COMPTON — New Wilmington Arms, a housing project so notorious as a drug bazaar that one city councilman says it should be demolished, is for sale.
Its owners, Goldrich & Kest, say that after a decade of trying to turn the troubled project around, they are throwing in the towel.
"We're exhausted," said Robert Hirsch, the Goldrich & Kest partner in charge of the sale. "We've spent 10 years with it, and all we've been is kicked. We've not been able to do the turnaround that we have done with other projects we owned."
A collection of cocoa-colored buildings at the corner of Laurel Street and Wilmington Avenue, the project is home to about 1,000 people, most of them women and children on public assistance. At least seven of the 163 units are boarded up. Grass around the complex is dried and dying. Mattresses and other trash are strewn about.
Police, city officials and Goldrich & Kest agree that drug dealing has been the No. 1 problem at Wilmington Arms for years.
"Everyone knows what goes on there," Councilman Maxcy D. Filer said with disgust. "I think we should proceed by declaring it a public nuisance and abate the nuisance by confiscating and demolishing it."
Four years ago, police records showed that in a 12-month period there were 63 drug-related arrests in or around the complex. On a recent Saturday morning, police conducted a surprise visit, armed with a search warrant and confidential information that pinpointed one apartment as having a cache of drugs. They did not find drugs in the apartment, but arrested three young men in the parking lot on charges of possessing drugs for sale.
In 1985, in an effort to force Goldrich & Kest to rid the project of dealers, the City Council passed a public nuisance ordinance that allows the city to go to court to confiscate and demolish a property if its owners will not take steps to evict dealers and renters who allow their apartments to be used for drug sales.

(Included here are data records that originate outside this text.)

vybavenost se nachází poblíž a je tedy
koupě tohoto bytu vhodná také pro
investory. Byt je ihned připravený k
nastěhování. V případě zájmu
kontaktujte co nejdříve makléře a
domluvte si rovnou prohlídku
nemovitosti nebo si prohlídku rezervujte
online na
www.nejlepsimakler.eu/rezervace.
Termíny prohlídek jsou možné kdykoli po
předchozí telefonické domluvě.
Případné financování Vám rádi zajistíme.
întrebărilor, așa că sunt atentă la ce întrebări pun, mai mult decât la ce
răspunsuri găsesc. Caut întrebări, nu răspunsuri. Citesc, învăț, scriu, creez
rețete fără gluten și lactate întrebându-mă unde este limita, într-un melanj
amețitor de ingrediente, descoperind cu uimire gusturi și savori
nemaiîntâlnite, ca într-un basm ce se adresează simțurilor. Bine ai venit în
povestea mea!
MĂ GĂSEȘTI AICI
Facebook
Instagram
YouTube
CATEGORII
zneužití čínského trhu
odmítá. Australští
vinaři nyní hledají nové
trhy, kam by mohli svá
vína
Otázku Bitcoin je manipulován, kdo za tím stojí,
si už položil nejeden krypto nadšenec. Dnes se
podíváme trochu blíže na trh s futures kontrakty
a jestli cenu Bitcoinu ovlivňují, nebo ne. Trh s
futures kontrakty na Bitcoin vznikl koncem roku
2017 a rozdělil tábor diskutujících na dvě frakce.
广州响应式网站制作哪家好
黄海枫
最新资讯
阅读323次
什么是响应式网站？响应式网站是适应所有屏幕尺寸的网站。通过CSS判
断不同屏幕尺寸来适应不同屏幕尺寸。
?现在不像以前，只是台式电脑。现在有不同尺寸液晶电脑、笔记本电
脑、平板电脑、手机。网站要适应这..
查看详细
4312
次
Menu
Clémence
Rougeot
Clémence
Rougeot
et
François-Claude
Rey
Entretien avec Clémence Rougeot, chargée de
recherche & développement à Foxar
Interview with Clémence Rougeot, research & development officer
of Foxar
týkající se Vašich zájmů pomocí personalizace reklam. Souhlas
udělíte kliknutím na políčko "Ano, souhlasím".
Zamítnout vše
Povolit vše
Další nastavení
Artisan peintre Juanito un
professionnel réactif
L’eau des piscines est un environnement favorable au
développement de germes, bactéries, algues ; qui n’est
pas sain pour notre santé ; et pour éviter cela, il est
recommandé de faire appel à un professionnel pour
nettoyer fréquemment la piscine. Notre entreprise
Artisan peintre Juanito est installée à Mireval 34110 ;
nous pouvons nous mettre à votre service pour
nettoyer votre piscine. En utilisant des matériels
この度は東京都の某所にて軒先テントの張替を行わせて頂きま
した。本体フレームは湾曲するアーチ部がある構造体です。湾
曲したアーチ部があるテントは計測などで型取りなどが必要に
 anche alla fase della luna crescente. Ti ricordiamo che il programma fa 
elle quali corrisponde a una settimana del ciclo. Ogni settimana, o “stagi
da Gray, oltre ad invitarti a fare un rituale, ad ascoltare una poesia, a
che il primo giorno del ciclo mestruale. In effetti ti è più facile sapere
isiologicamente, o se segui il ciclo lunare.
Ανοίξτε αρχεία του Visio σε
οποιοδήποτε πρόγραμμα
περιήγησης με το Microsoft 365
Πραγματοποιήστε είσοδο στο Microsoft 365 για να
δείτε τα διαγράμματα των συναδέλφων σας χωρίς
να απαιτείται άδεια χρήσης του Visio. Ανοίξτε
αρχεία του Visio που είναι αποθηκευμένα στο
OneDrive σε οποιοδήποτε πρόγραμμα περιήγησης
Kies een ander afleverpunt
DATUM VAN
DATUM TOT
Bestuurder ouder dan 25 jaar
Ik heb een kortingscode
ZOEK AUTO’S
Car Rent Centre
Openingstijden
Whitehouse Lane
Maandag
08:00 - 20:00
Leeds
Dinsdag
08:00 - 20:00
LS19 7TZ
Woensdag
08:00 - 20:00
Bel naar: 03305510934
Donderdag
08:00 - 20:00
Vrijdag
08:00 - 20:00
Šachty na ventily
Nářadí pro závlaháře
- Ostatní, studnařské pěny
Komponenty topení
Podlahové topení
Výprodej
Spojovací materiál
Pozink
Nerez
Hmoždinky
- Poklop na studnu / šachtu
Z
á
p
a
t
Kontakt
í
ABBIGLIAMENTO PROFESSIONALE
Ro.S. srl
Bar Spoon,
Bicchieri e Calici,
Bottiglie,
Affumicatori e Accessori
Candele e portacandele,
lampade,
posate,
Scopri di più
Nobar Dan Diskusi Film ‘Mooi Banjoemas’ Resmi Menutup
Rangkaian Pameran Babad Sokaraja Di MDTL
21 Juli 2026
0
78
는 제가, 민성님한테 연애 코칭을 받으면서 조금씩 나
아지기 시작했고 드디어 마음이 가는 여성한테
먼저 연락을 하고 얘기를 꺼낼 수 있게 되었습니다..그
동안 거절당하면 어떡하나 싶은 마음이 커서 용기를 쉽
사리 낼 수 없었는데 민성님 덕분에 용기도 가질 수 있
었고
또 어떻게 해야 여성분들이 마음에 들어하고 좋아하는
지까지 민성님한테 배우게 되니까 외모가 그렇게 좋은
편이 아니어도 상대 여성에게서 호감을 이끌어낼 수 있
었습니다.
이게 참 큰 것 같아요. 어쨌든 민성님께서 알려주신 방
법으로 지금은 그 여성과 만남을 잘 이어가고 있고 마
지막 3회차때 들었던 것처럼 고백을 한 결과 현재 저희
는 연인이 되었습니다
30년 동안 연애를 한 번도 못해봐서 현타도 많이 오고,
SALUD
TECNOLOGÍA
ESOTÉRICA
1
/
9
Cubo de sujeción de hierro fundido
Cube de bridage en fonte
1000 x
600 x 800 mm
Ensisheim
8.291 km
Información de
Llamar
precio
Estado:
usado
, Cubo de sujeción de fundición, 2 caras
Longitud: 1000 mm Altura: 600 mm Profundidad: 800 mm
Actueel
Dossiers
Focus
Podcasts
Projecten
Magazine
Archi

The city stopped short of going to court, however, when Goldrich & Kest, which owns more than 100 low-income housing projects around the state, promised to take steps to clean out the drug dealers. The firm, which bought the project in 1978 from an owner that had gone into default, said it would improve security, put in new lighting and remove the carports that often shielded drug transactions.
Goldrich & Kest took those measures, but Hirsch says the firm has run out of ideas for dealing with what he says is an escalating drug problem in inner-city areas.
"We have put forward a very substantial amount of money and our best efforts to date and it's entirely logical that a new broom with proven core (inner-city) experience . . . will do a much better job and give the tenants a much better environment," he said.
Hirsch says that the firm has tried many times to evict drug dealers who are tenants and tenants who allow dealers to use their apartments. But the firm has been stymied, he says, because the courts are reluctant to evict people.
Filer and City Housing Director Ambrose Stevens are skeptical of Goldrich & Kest's efforts to clean out Wilmington Arms. They point out that the firm owns another low-income project on Rosecrans Avenue--Douglas Park Apartments--that is a model of civility. Police say they have had no trouble with drugs there.
Hirsch says the three-story design of Wilmington Arms, with interior hallways, makes it difficult to properly police. Goldrich & Kest build most of the projects they own, but did not build Wilmington Arms, Hirsch said. A much better living and policing environment can be created in a garden-style project in which all the units open onto the outside, he said.
Stevens said Goldrich & Kest's management team is not adequate. "Under the proper management it is not going to be in the condition that it is," he said.
The firm has a buyer for the project. The purchasing syndicate includes Paul Saben, a Sepulveda investor, and Robert Fillet, an investor from Newport Beach. They have recruited a management firm, Alpha Property, which they say can operate the complex properly.
'Bargain Sale' Considered
City officials, however, are considering exercising options under a new federal program that would increase the city's share of the money to be made on the housing project sale. Known as a "bargain sale," the federal program is designed to promote low-income housing investment and the rehabilitation of troubled projects.
The program requires that the project be sold to a public agency such as a city or to a charitable organization. The city or the charity would immediately sell to a specified buyer at a higher price. To sweeten the deal financially for the buyer and seller, the original seller would get a charitable deduction and the eventual buyer would get tax credits, which are, theoretically, supposed to allow the buyer to have money left over for rehabilitation.